(Activity)
Copy out every record below exactly as written, but leave out any pictures.

(Available records)
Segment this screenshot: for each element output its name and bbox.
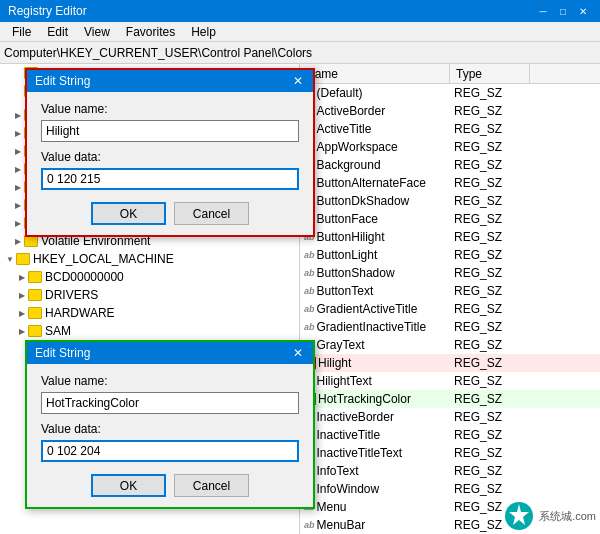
menu-help[interactable]: Help	[183, 23, 224, 41]
arrow-icon: ▶	[16, 271, 28, 283]
arrow-icon: ▶	[12, 127, 24, 139]
minimize-button[interactable]: ─	[534, 3, 552, 19]
ok-button[interactable]: OK	[91, 202, 166, 225]
menu-bar: File Edit View Favorites Help	[0, 22, 600, 42]
ab-icon: ab	[304, 250, 315, 260]
arrow-icon: ▶	[12, 145, 24, 157]
tree-label: HKEY_LOCAL_MACHINE	[33, 252, 174, 266]
tree-label: SAM	[45, 324, 71, 338]
tree-label: DRIVERS	[45, 288, 98, 302]
arrow-icon: ▶	[16, 289, 28, 301]
dialog-title-text: Edit String	[35, 346, 90, 360]
value-data-label: Value data:	[41, 422, 299, 436]
title-bar: Registry Editor ─ □ ✕	[0, 0, 600, 22]
value-data-input[interactable]	[41, 168, 299, 190]
ab-icon: ab	[304, 286, 315, 296]
tree-label: BCD00000000	[45, 270, 124, 284]
list-item[interactable]: abActiveTitle REG_SZ	[300, 120, 600, 138]
list-item[interactable]: abGradientActiveTitle REG_SZ	[300, 300, 600, 318]
registry-editor-window: Registry Editor ─ □ ✕ File Edit View Fav…	[0, 0, 600, 534]
value-data-input[interactable]	[41, 440, 299, 462]
registry-list-panel: Name Type ab(Default) REG_SZ abActiveBor…	[300, 64, 600, 534]
dialog-close-button[interactable]: ✕	[291, 346, 305, 360]
folder-icon	[28, 307, 42, 319]
ab-icon: ab	[304, 268, 315, 278]
arrow-icon: ▶	[12, 235, 24, 247]
list-item[interactable]: abButtonAlternateFace REG_SZ	[300, 174, 600, 192]
list-header: Name Type	[300, 64, 600, 84]
folder-icon	[28, 271, 42, 283]
dialog-title-text: Edit String	[35, 74, 90, 88]
value-name-label: Value name:	[41, 374, 299, 388]
folder-icon	[16, 253, 30, 265]
value-name-input[interactable]	[41, 120, 299, 142]
list-item[interactable]: ab(Default) REG_SZ	[300, 84, 600, 102]
ab-icon: ab	[304, 520, 315, 530]
tree-item-hardware[interactable]: ▶ HARDWARE	[0, 304, 299, 322]
list-item-button-shadow[interactable]: abButtonShadow REG_SZ	[300, 264, 600, 282]
column-name-header: Name	[300, 64, 450, 83]
watermark: 系统城.com	[503, 500, 596, 532]
list-item[interactable]: abGradientInactiveTitle REG_SZ	[300, 318, 600, 336]
arrow-icon: ▶	[12, 199, 24, 211]
ab-icon: ab	[304, 304, 315, 314]
arrow-icon: ▼	[4, 253, 16, 265]
list-item[interactable]: abHilightText REG_SZ	[300, 372, 600, 390]
list-item-background[interactable]: abBackground REG_SZ	[300, 156, 600, 174]
title-bar-buttons: ─ □ ✕	[534, 3, 592, 19]
column-type-header: Type	[450, 64, 530, 83]
watermark-logo	[503, 500, 535, 532]
dialog-title-bar: Edit String ✕	[27, 70, 313, 92]
close-button[interactable]: ✕	[574, 3, 592, 19]
cancel-button[interactable]: Cancel	[174, 474, 249, 497]
arrow-icon: ▶	[12, 217, 24, 229]
menu-favorites[interactable]: Favorites	[118, 23, 183, 41]
value-name-label: Value name:	[41, 102, 299, 116]
dialog-hilight: Edit String ✕ Value name: Value data: OK…	[25, 68, 315, 237]
list-item[interactable]: abButtonHilight REG_SZ	[300, 228, 600, 246]
address-bar: Computer\HKEY_CURRENT_USER\Control Panel…	[0, 42, 600, 64]
title-bar-text: Registry Editor	[8, 4, 87, 18]
ok-button[interactable]: OK	[91, 474, 166, 497]
list-item[interactable]: abInfoText REG_SZ	[300, 462, 600, 480]
list-item[interactable]: abActiveBorder REG_SZ	[300, 102, 600, 120]
list-item[interactable]: abGrayText REG_SZ	[300, 336, 600, 354]
tree-item-drivers[interactable]: ▶ DRIVERS	[0, 286, 299, 304]
list-item[interactable]: abButtonFace REG_SZ	[300, 210, 600, 228]
list-item-hilight[interactable]: Hilight REG_SZ	[300, 354, 600, 372]
arrow-icon: ▶	[12, 163, 24, 175]
dialog-buttons: OK Cancel	[41, 474, 299, 497]
arrow-icon: ▶	[16, 307, 28, 319]
dialog-close-button[interactable]: ✕	[291, 74, 305, 88]
tree-item-bcd[interactable]: ▶ BCD00000000	[0, 268, 299, 286]
watermark-text: 系统城.com	[539, 509, 596, 524]
dialog-buttons: OK Cancel	[41, 202, 299, 225]
list-item[interactable]: abInfoWindow REG_SZ	[300, 480, 600, 498]
list-item[interactable]: abButtonDkShadow REG_SZ	[300, 192, 600, 210]
dialog-content: Value name: Value data: OK Cancel	[27, 364, 313, 507]
list-item[interactable]: abAppWorkspace REG_SZ	[300, 138, 600, 156]
folder-icon	[28, 289, 42, 301]
list-item[interactable]: abButtonLight REG_SZ	[300, 246, 600, 264]
arrow-icon: ▶	[12, 181, 24, 193]
tree-label: HARDWARE	[45, 306, 115, 320]
list-item-hot-tracking[interactable]: HotTrackingColor REG_SZ	[300, 390, 600, 408]
address-text: Computer\HKEY_CURRENT_USER\Control Panel…	[4, 46, 312, 60]
ab-icon: ab	[304, 322, 315, 332]
menu-file[interactable]: File	[4, 23, 39, 41]
tree-item-sam[interactable]: ▶ SAM	[0, 322, 299, 340]
maximize-button[interactable]: □	[554, 3, 572, 19]
menu-edit[interactable]: Edit	[39, 23, 76, 41]
list-item[interactable]: abInactiveTitleText REG_SZ	[300, 444, 600, 462]
list-item[interactable]: abButtonText REG_SZ	[300, 282, 600, 300]
arrow-icon: ▶	[12, 109, 24, 121]
dialog-title-bar: Edit String ✕	[27, 342, 313, 364]
list-item[interactable]: abInactiveTitle REG_SZ	[300, 426, 600, 444]
dialog-hot-tracking: Edit String ✕ Value name: Value data: OK…	[25, 340, 315, 509]
tree-item-hklm[interactable]: ▼ HKEY_LOCAL_MACHINE	[0, 250, 299, 268]
menu-view[interactable]: View	[76, 23, 118, 41]
value-name-input[interactable]	[41, 392, 299, 414]
arrow-icon: ▶	[16, 325, 28, 337]
cancel-button[interactable]: Cancel	[174, 202, 249, 225]
list-item[interactable]: abInactiveBorder REG_SZ	[300, 408, 600, 426]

(Task solution)
Segment this screenshot: for each element output its name and bbox.
menu-help[interactable]: Help	[183, 23, 224, 41]
arrow-icon: ▶	[16, 271, 28, 283]
arrow-icon: ▶	[12, 127, 24, 139]
minimize-button[interactable]: ─	[534, 3, 552, 19]
ok-button[interactable]: OK	[91, 202, 166, 225]
menu-bar: File Edit View Favorites Help	[0, 22, 600, 42]
ab-icon: ab	[304, 250, 315, 260]
arrow-icon: ▶	[12, 145, 24, 157]
tree-label: HKEY_LOCAL_MACHINE	[33, 252, 174, 266]
tree-label: SAM	[45, 324, 71, 338]
tree-label: DRIVERS	[45, 288, 98, 302]
arrow-icon: ▶	[16, 289, 28, 301]
dialog-title-text: Edit String	[35, 346, 90, 360]
value-data-label: Value data:	[41, 422, 299, 436]
title-bar: Registry Editor ─ □ ✕	[0, 0, 600, 22]
value-data-input[interactable]	[41, 168, 299, 190]
ab-icon: ab	[304, 286, 315, 296]
tree-label: BCD00000000	[45, 270, 124, 284]
list-item[interactable]: abActiveTitle REG_SZ	[300, 120, 600, 138]
list-item[interactable]: abGradientActiveTitle REG_SZ	[300, 300, 600, 318]
registry-editor-window: Registry Editor ─ □ ✕ File Edit View Fav…	[0, 0, 600, 534]
value-data-input[interactable]	[41, 440, 299, 462]
registry-list-panel: Name Type ab(Default) REG_SZ abActiveBor…	[300, 64, 600, 534]
dialog-close-button[interactable]: ✕	[291, 346, 305, 360]
folder-icon	[28, 307, 42, 319]
ab-icon: ab	[304, 268, 315, 278]
arrow-icon: ▶	[12, 235, 24, 247]
list-item[interactable]: abButtonAlternateFace REG_SZ	[300, 174, 600, 192]
list-header: Name Type	[300, 64, 600, 84]
folder-icon	[28, 271, 42, 283]
dialog-title-text: Edit String	[35, 74, 90, 88]
value-name-label: Value name:	[41, 374, 299, 388]
folder-icon	[16, 253, 30, 265]
value-name-input[interactable]	[41, 120, 299, 142]
list-item[interactable]: ab(Default) REG_SZ	[300, 84, 600, 102]
ab-icon: ab	[304, 520, 315, 530]
tree-item-hardware[interactable]: ▶ HARDWARE	[0, 304, 299, 322]
list-item-button-shadow[interactable]: abButtonShadow REG_SZ	[300, 264, 600, 282]
column-name-header: Name	[300, 64, 450, 83]
watermark: 系统城.com	[503, 500, 596, 532]
list-item[interactable]: abGradientInactiveTitle REG_SZ	[300, 318, 600, 336]
arrow-icon: ▶	[12, 199, 24, 211]
ab-icon: ab	[304, 304, 315, 314]
arrow-icon: ▼	[4, 253, 16, 265]
list-item[interactable]: abHilightText REG_SZ	[300, 372, 600, 390]
list-item-background[interactable]: abBackground REG_SZ	[300, 156, 600, 174]
title-bar-buttons: ─ □ ✕	[534, 3, 592, 19]
column-type-header: Type	[450, 64, 530, 83]
watermark-logo	[503, 500, 535, 532]
dialog-title-bar: Edit String ✕	[27, 70, 313, 92]
close-button[interactable]: ✕	[574, 3, 592, 19]
cancel-button[interactable]: Cancel	[174, 474, 249, 497]
arrow-icon: ▶	[12, 217, 24, 229]
menu-favorites[interactable]: Favorites	[118, 23, 183, 41]
value-name-label: Value name:	[41, 102, 299, 116]
dialog-hilight: Edit String ✕ Value name: Value data: OK…	[25, 68, 315, 237]
list-item[interactable]: abButtonHilight REG_SZ	[300, 228, 600, 246]
address-bar: Computer\HKEY_CURRENT_USER\Control Panel…	[0, 42, 600, 64]
title-bar-text: Registry Editor	[8, 4, 87, 18]
ok-button[interactable]: OK	[91, 474, 166, 497]
list-item[interactable]: abInfoText REG_SZ	[300, 462, 600, 480]
list-item[interactable]: abActiveBorder REG_SZ	[300, 102, 600, 120]
list-item[interactable]: abGrayText REG_SZ	[300, 336, 600, 354]
tree-item-drivers[interactable]: ▶ DRIVERS	[0, 286, 299, 304]
list-item[interactable]: abButtonFace REG_SZ	[300, 210, 600, 228]
list-item-hilight[interactable]: Hilight REG_SZ	[300, 354, 600, 372]
arrow-icon: ▶	[12, 163, 24, 175]
dialog-buttons: OK Cancel	[41, 474, 299, 497]
arrow-icon: ▶	[16, 307, 28, 319]
dialog-close-button[interactable]: ✕	[291, 74, 305, 88]
tree-item-bcd[interactable]: ▶ BCD00000000	[0, 268, 299, 286]
watermark-text: 系统城.com	[539, 509, 596, 524]
dialog-buttons: OK Cancel	[41, 202, 299, 225]
list-item[interactable]: abInfoWindow REG_SZ	[300, 480, 600, 498]
list-item[interactable]: abButtonDkShadow REG_SZ	[300, 192, 600, 210]
dialog-content: Value name: Value data: OK Cancel	[27, 364, 313, 507]
list-item[interactable]: abAppWorkspace REG_SZ	[300, 138, 600, 156]
folder-icon	[28, 289, 42, 301]
list-item[interactable]: abButtonLight REG_SZ	[300, 246, 600, 264]
arrow-icon: ▶	[12, 181, 24, 193]
tree-label: HARDWARE	[45, 306, 115, 320]
list-item-hot-tracking[interactable]: HotTrackingColor REG_SZ	[300, 390, 600, 408]
address-text: Computer\HKEY_CURRENT_USER\Control Panel…	[4, 46, 312, 60]
ab-icon: ab	[304, 322, 315, 332]
menu-file[interactable]: File	[4, 23, 39, 41]
tree-item-sam[interactable]: ▶ SAM	[0, 322, 299, 340]
maximize-button[interactable]: □	[554, 3, 572, 19]
menu-edit[interactable]: Edit	[39, 23, 76, 41]
list-item[interactable]: abInactiveTitleText REG_SZ	[300, 444, 600, 462]
list-item[interactable]: abButtonText REG_SZ	[300, 282, 600, 300]
arrow-icon: ▶	[12, 109, 24, 121]
dialog-title-bar: Edit String ✕	[27, 342, 313, 364]
list-item[interactable]: abInactiveTitle REG_SZ	[300, 426, 600, 444]
dialog-hot-tracking: Edit String ✕ Value name: Value data: OK…	[25, 340, 315, 509]
tree-item-hklm[interactable]: ▼ HKEY_LOCAL_MACHINE	[0, 250, 299, 268]
menu-view[interactable]: View	[76, 23, 118, 41]
value-name-input[interactable]	[41, 392, 299, 414]
arrow-icon: ▶	[16, 325, 28, 337]
cancel-button[interactable]: Cancel	[174, 202, 249, 225]
list-item[interactable]: abInactiveBorder REG_SZ	[300, 408, 600, 426]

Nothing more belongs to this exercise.